Felizmente, os atores demonstram notável intimidade com esta forma de humor do absurdo — muito provavelmente por terem trabalhado a autora em inúmeras oportunidades anteriores. Não sobrecarregam falas obviamente cômicas, e tratam com respeito figuras muito próximas da ridicularização. Compõem uma espécie de ciranda tragicômica de gente comum, de pouco sucesso ou qualidades — nos quais ainda se insere a mãe idosa, encantada com absolutamente tudo o que vê, e o irmão ausente de Luján, apaixonado por táxis.
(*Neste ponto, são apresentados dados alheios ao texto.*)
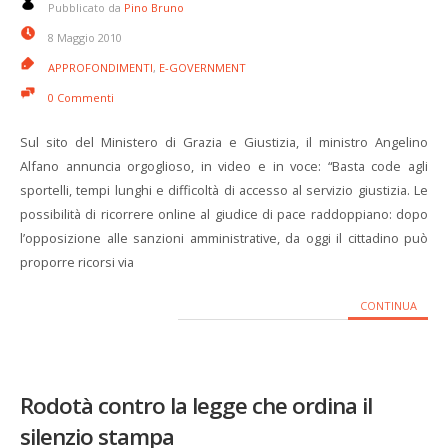
Pubblicato da
Pino Bruno
8 Maggio 2010
APPROFONDIMENTI
,
E-GOVERNMENT
0 Commenti
Sul sito del Ministero di Grazia e Giustizia, il ministro Angelino
Alfano annuncia orgoglioso, in video e in voce: “Basta code agli
sportelli, tempi lunghi e difficoltà di accesso al servizio giustizia. Le
possibilità di ricorrere online al giudice di pace raddoppiano: dopo
l’opposizione alle sanzioni amministrative, da oggi il cittadino può
proporre ricorsi via
CONTINUA
Rodotà contro la legge che ordina il
silenzio stampa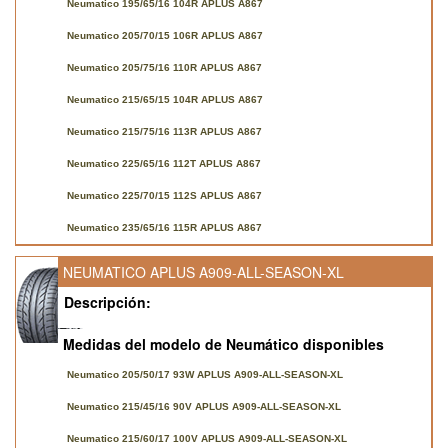
Neumatico 195/65/16 104R APLUS A867
Neumatico 205/70/15 106R APLUS A867
Neumatico 205/75/16 110R APLUS A867
Neumatico 215/65/15 104R APLUS A867
Neumatico 215/75/16 113R APLUS A867
Neumatico 225/65/16 112T APLUS A867
Neumatico 225/70/15 112S APLUS A867
Neumatico 235/65/16 115R APLUS A867
NEUMATICO APLUS A909-ALL-SEASON-XL
Descripción:
Medidas del modelo de Neumático disponibles
Neumatico 205/50/17 93W APLUS A909-ALL-SEASON-XL
Neumatico 215/45/16 90V APLUS A909-ALL-SEASON-XL
Neumatico 215/60/17 100V APLUS A909-ALL-SEASON-XL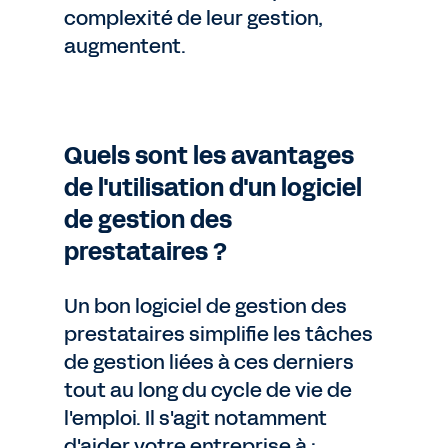
complexité de leur gestion,
augmentent.
Quels sont les avantages
de l'utilisation d'un logiciel
de gestion des
prestataires ?
Un bon logiciel de gestion des
prestataires simplifie les tâches
de gestion liées à ces derniers
tout au long du cycle de vie de
l'emploi. Il s'agit notamment
d'aider votre entreprise à :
Fire Supply se torna mais expressivo quando interfere menos na pós-produção, acrescentando letreiros condicionando nossa leitura da obra, ou efetuando cortes abruptos da cena em nome do direito e prazer de fazê-lo. Infelizmente, Seles se interpõe com frequência, inclusive para despejar ao espectador conflitos graves que nunca serão desenvolvidos (a hepatite que quase a matou). Há tantos elementos interessantes quanto frágeis nesta salada conscientemente desigual, inchada, pouco coesa. A quem enxerga qualquer forma de ruptura com as normas enquanto valor em si, se encantará com o resultado. Quem exige que a desconstrução de um formato implique na elaboração de novos significados, poderá sair um tanto decepcionado com a experiência.